Here are some ideas I had for my project this semester.
- One idea would be to try to develop a way of visualizing the establishment of clichés over time—especially ones that originate in quotations from literary texts. It would be possible to track the histories of relatively short clichés using the Google Ngrams data set, although that would require Big Data-level computing. I could also do this on a smaller scale (and with a lot more flexibility) using the just-released EEBO-TCP corpus, which includes manually transcribed versions of over 25,000 early modern English books.
- I might try to do something with computerized outlining tools. The work that I’ve done so far is way on the complicated side, so in the spirit of this class it might be useful to try to come up with a minimal viable product. In an ordinary outline, one line might be indented beneath another for any number of reasons—it might expand on an idea, provide an example, give a possible counterargument, etc. By including symbols that make these relationships explicit, it is possible to manipulate the structure using a computer—something that can be used, for instance, to play around with different possible structures for a paper in an interactive way.
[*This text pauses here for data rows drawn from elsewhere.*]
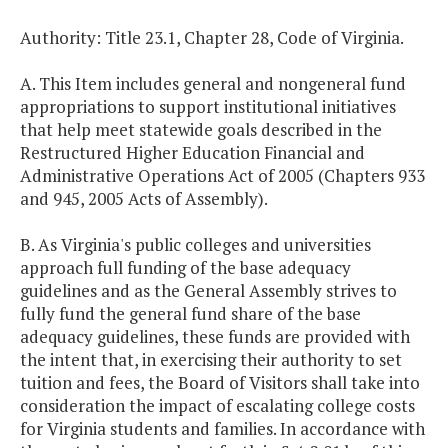
Authority: Title 23.1, Chapter 28, Code of Virginia.
A. This Item includes general and nongeneral fund
appropriations to support institutional initiatives
that help meet statewide goals described in the
Restructured Higher Education Financial and
Administrative Operations Act of 2005 (Chapters 933
and 945, 2005 Acts of Assembly).
B. As Virginia's public colleges and universities
approach full funding of the base adequacy
guidelines and as the General Assembly strives to
fully fund the general fund share of the base
adequacy guidelines, these funds are provided with
the intent that, in exercising their authority to set
tuition and fees, the Board of Visitors shall take into
consideration the impact of escalating college costs
for Virginia students and families. In accordance with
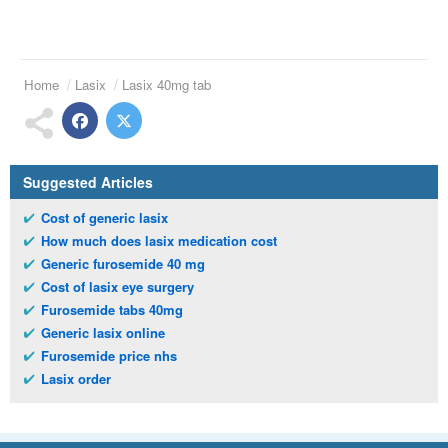
Home
Lasix
Lasix 40mg tab
Suggested Articles
Cost of generic lasix
How much does lasix medication cost
Generic furosemide 40 mg
Cost of lasix eye surgery
Furosemide tabs 40mg
Generic lasix online
Furosemide price nhs
Lasix order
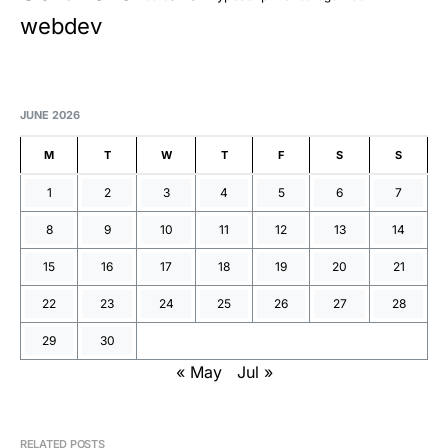
webdev
JUNE 2026
M
T
W
T
F
S
S
1
2
3
4
5
6
7
8
9
10
11
12
13
14
15
16
17
18
19
20
21
22
23
24
25
26
27
28
29
30
« May
Jul »
RELATED POSTS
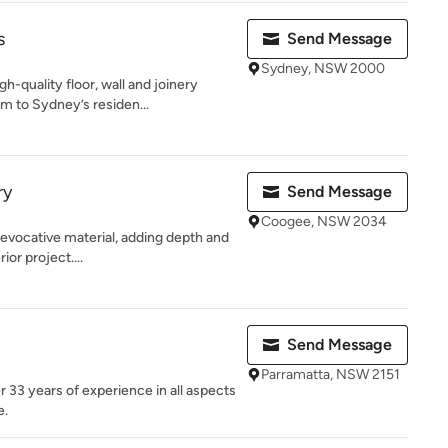
s
Send Message
Sydney, NSW 2000
-quality floor, wall and joinery
m to Sydney’s residen...
ry
Send Message
Coogee, NSW 2034
 evocative material, adding depth and
ior project....
Send Message
Parramatta, NSW 2151
33 years of experience in all aspects
e.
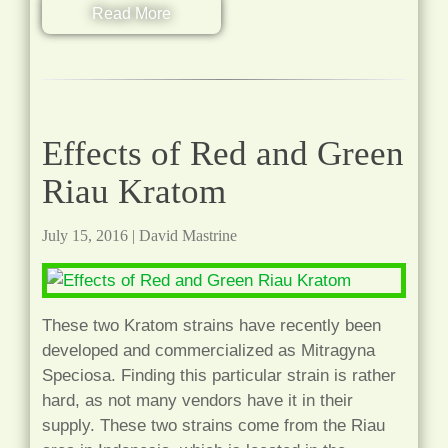
Read More
Effects of Red and Green
Riau Kratom
July 15, 2016
|
David Mastrine
These two Kratom strains have recently been
developed and commercialized as Mitragyna
Speciosa. Finding this particular strain is rather
hard, as not many vendors have it in their
supply. These two strains come from the Riau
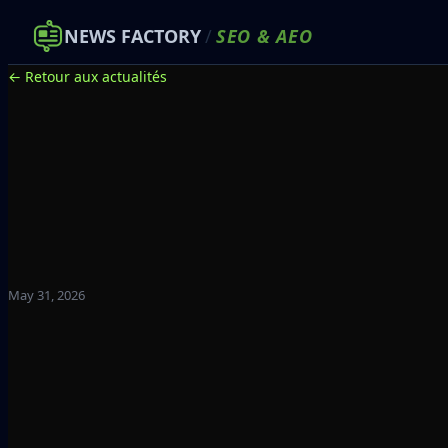
NEWS FACTORY
/
SEO
&
AEO
← Retour aux actualités
May 31, 2026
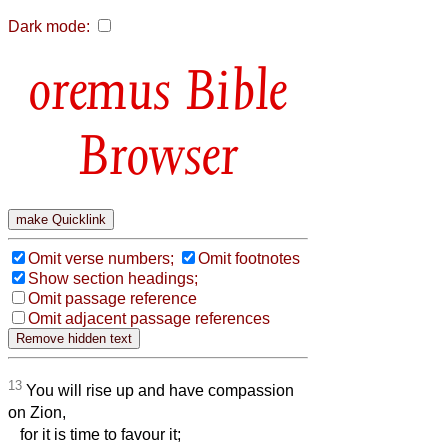
Dark mode:
Bible
Browser
Omit verse numbers;
Omit footnotes
Show section headings;
Omit passage reference
Omit adjacent passage references
13
You will rise up and have compassion
on Zion,
for it is time to favour it;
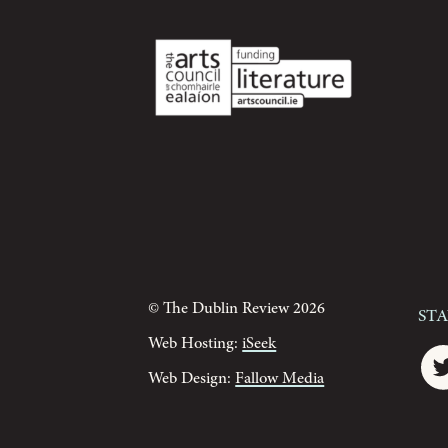
© The Dublin Review 2026
St
Web Hosting:
iSeek
Web Design:
Fallow Media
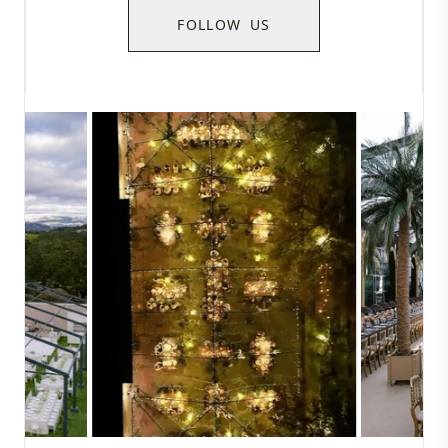
FOLLOW US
- I’ve been toying around with the idea of developing a programming environment specifically designed for working with texts. There was an attempt to create a programming language for humanists way back in 1970, but nothing this century as far as I know. We have mostly picked up general-purpose languages like Python. But some of the basic operations that we have to do in manipulating texts—stripping tags, parsing document structures, tokenizing—can be awkward in these systems, and it can be difficult to the user to tell whether these operations are working right with a particular body of text. It would be much easier to work in an environment with immediate feedback. Imagine having your code on one side of the screen and a visualization of a text on the other, with annotations that indicate how the text is being chopped up, and that change immediately when you change the code. This project would constitute a desktop application along with either an interpreter for a new programming language or a library for an existing one that includes functions for the interactive manipulation of texts.